Labor Shows its Discontent Raising Supply Risk

It's not just white-collar workers who are losing their jobs in the recession. It's laborers as well; many of whom have enjoyed significant protections from unions over the years, driving up the cost of production for many companies (and even driving some companies out of business). In a recent article, Supply Chain Digest describes a scene of rising labor unrest in Europe which has the potential to spread to the US. Noting that "the kettle has already started to boil in Europe, with wildcat strikes across the UK, France, and Germany last week, and labor leaders challenging politicians at the normally placid World Economic Forum in Davos, Switzerland," the article suggests labor may very well become a significant risk for companies. In France, such activity caused minor logistics disruptions in January thanks to a 24-hour strike carried out by rail, airport and seaport workers. Is this the start of potential supply disruptions to come? According to Stratfor, who is quoted in the article, "conditions certainly exist for massive social unrest in Europe in 2009."

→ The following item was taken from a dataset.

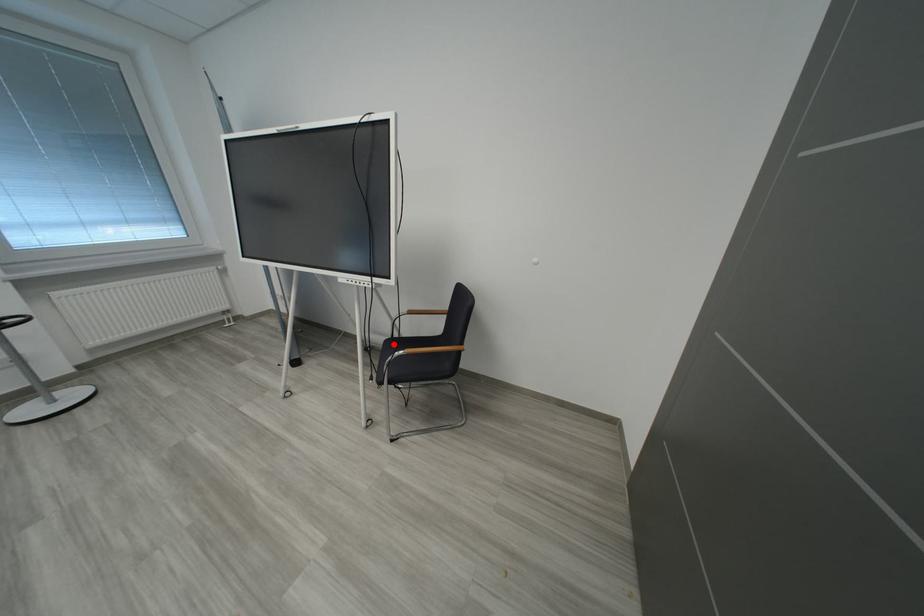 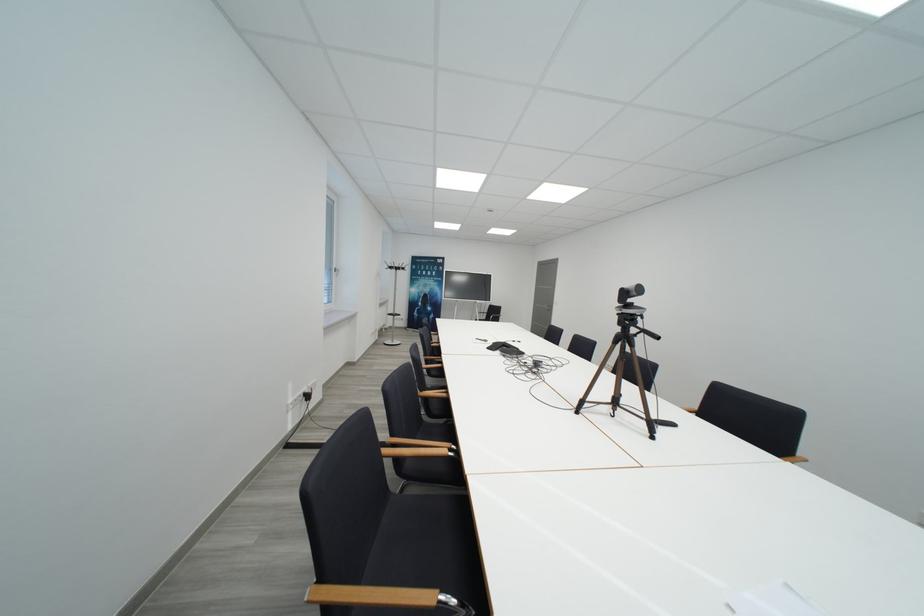 Question: I am providing you with two images of the same scene from different viewpoints. A red point is marked on the first image. Is the red point's position out of view in image 2?

Choices:
 (A) Yes
 (B) No

Answer: (A)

I have longed believed that labor presents a major form of supply risk that organizations should track and monitor -- at all tiers of their supply chain. Whenever possible, organizations should make sure they at least balance union-suppliers with non-union suppliers (when it was not viable to source from non-union entirely) to avoid potential disruptions from strikes. By putting in place a risk management or supplier information management toolset that captures and monitors labor practices and labor information, organizations can proactively take action when it looks like labor unrest may be coming around the corner. I believe that approaches such as this will be all the more critical if the Obama administration and Democratic Congress are able to expand labor's influence and penetration in the workforce. For the better or worse -- and whether you support unions or not -- we can all agree that passing labor supply risk onto shareholders and customers is not an option worth considering.